No cenário global, o mundo é condicionado pela continuidade das mudanças e essa continuidade tornou-se habitual e não se trata mais de uma simples situação de crise encaixotada entre dois momentos de estabilidade. Então, penso que é passada a hora de rever essa dependência brasileira de sustentar a balança comercial com base nas commodities. O planejamento estratégico de internacionalização deveria ser parte da lição de casa do empresário brasileiro, ou seja, é preciso mudar a cultura do comércio exterior.
E as mudanças sempre aconteceram. Basta lembrar a crise financeira em 2008 nos Estados Unidos, causada pelo aumento de valores imobiliários com reflexos no mundo todo, época aliás que a Balança Comercial brasileira apresentava queda no superávit e as importações cresciam em relação às exportações enquanto o BNDES analisava o reflexo da mudança de preços das commodities na deterioração do saldo da balança comercial.
E se não fosse o Brasil tão dependente de commodities?

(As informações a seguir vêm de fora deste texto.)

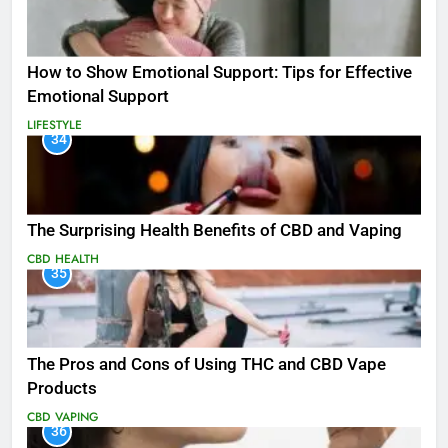
How to Show Emotional Support: Tips for Effective
Emotional Support
LIFESTYLE
34
The Surprising Health Benefits of CBD and Vaping
CBD
HEALTH
35
The Pros and Cons of Using THC and CBD Vape
Products
CBD
VAPING
36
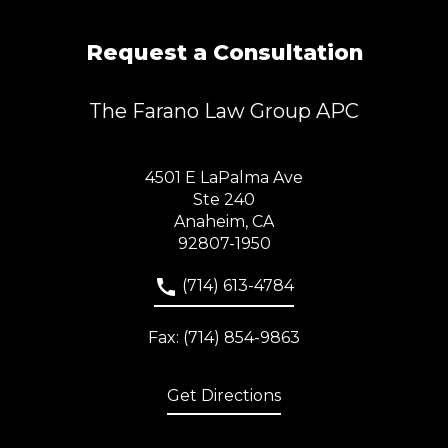
Request a Consultation
The Farano Law Group APC
4501 E LaPalma Ave
Ste 240
Anaheim, CA
92807-1950
(714) 613-4784
Fax: (714) 854-9863
Get Directions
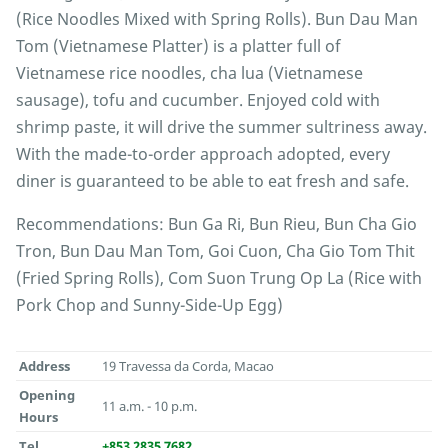
(Rice Noodles Mixed with Spring Rolls). Bun Dau Man
Tom (Vietnamese Platter) is a platter full of
Vietnamese rice noodles, cha lua (Vietnamese
sausage), tofu and cucumber. Enjoyed cold with
shrimp paste, it will drive the summer sultriness away.
With the made-to-order approach adopted, every
diner is guaranteed to be able to eat fresh and safe.
Recommendations: Bun Ga Ri, Bun Rieu, Bun Cha Gio
Tron, Bun Dau Man Tom, Goi Cuon, Cha Gio Tom Thit
(Fried Spring Rolls), Com Suon Trung Op La (Rice with
Pork Chop and Sunny-Side-Up Egg)
Address
19 Travessa da Corda, Macao
Opening
11 a.m. - 10 p.m.
Hours
Tel
+853 2835 7682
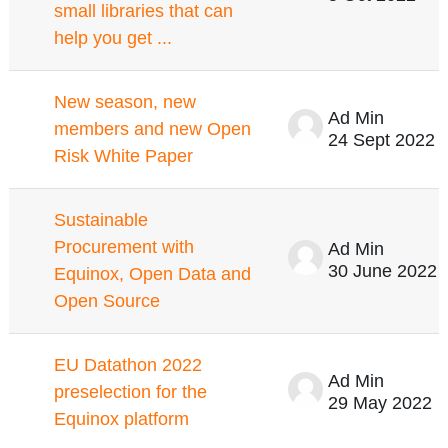
small libraries that can
help you get ...
New season, new
Ad Min
members and new Open
24 Sept 2022
Risk White Paper
Sustainable
Procurement with
Ad Min
30 June 2022
Equinox, Open Data and
Open Source
EU Datathon 2022
Ad Min
preselection for the
29 May 2022
Equinox platform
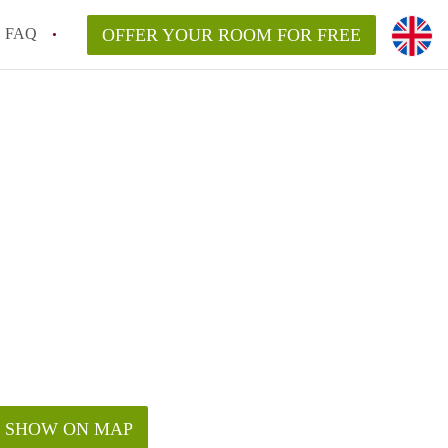
FAQ
OFFER YOUR ROOM FOR FREE
SHOW ON MAP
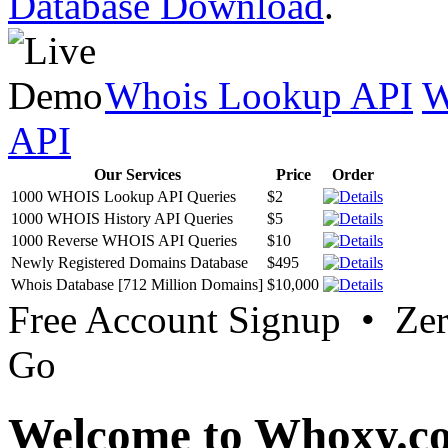
Database Download
.
Whois Lookup API
W
API
Our Services
Price
Order
1000 WHOIS Lookup API Queries
$2
1000 WHOIS History API Queries
$5
1000 Reverse WHOIS API Queries
$10
Newly Registered Domains Database
$495
Whois Database [712 Million Domains]
$10,000
Free Account Signup • Ze
Go
Welcome to Whoxy.c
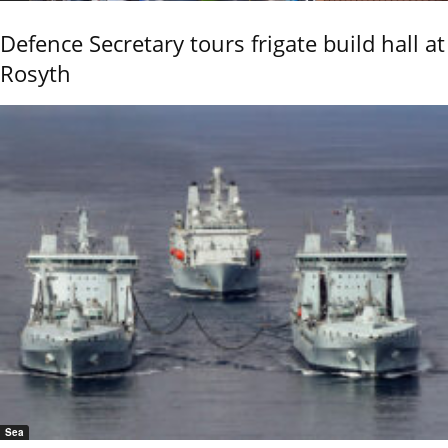
Defence Secretary tours frigate build hall at
Rosyth
Sea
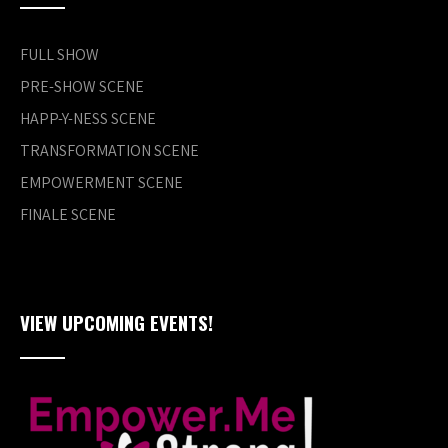
FULL SHOW
PRE-SHOW SCENE
HAPP-Y-NESS SCENE
TRANSFORMATION SCENE
EMPOWERMENT SCENE
FINALE SCENE
VIEW UPCOMING EVENTS!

Mudando a cultura é possível diversificar mercado e produtos, fortalecer uma marca e um nome no exterior e ainda dar ao empresário, principalmente ao pequeno e médio, a oportunidade de não ser refém do mercado doméstico. Se isso, de fato, fosse prioridade, os números do comércio exterior mudariam de forma a permitir uma participação brasileira no comércio global acima dos insignificantes 1% que temos atualmente, contribuindo ainda mais com a balança comercial.
Nesse cenário e frente aos desafios listados acima e tantos outros, deveria haver um diálogo entre empresas e governo, procurando destruir de vez o pensamento equivocado de que o comércio exterior é apenas para grandes empresas, pensamento que é uma bobagem e, principalmente, quebrar o paradigma que ainda existe de que comércio exterior é um bicho papão, outra bobagem. Por outro lado, o diálogo poderia se dar ainda em desenvolver mecanismos de incentivo à exportação voltado a PME, responsáveis por gerar emprego e renda.
Não existe economia sem comércio exterior. Todo país importa e exporta, é hora de valorizar nossa atuação global e trabalhar em prol do desenvolvimento de uma nova cultura de exportação, a de ofertar produtos e serviços com valor agregado por meio de ferramentas que capacitam e soluções que possam inspirar empresas a se tornarem globais.
Prof. Marco Antonio da Silva – É CEO do Grupo Comex Online, Administrador e Especialista em Gestão de Negócios Internacionais, coordena o Curso MBA Gestão de Comércio Exterior na BSSP Centro Educacional, é professor no MBA em Gestão Tributária na Esalq/USP, é consultor de Negócios Internacionais do SENAC, autor de livros, palestrante e realiza há mais de 35 anos negócios globais envolvendo a importação e a exportação.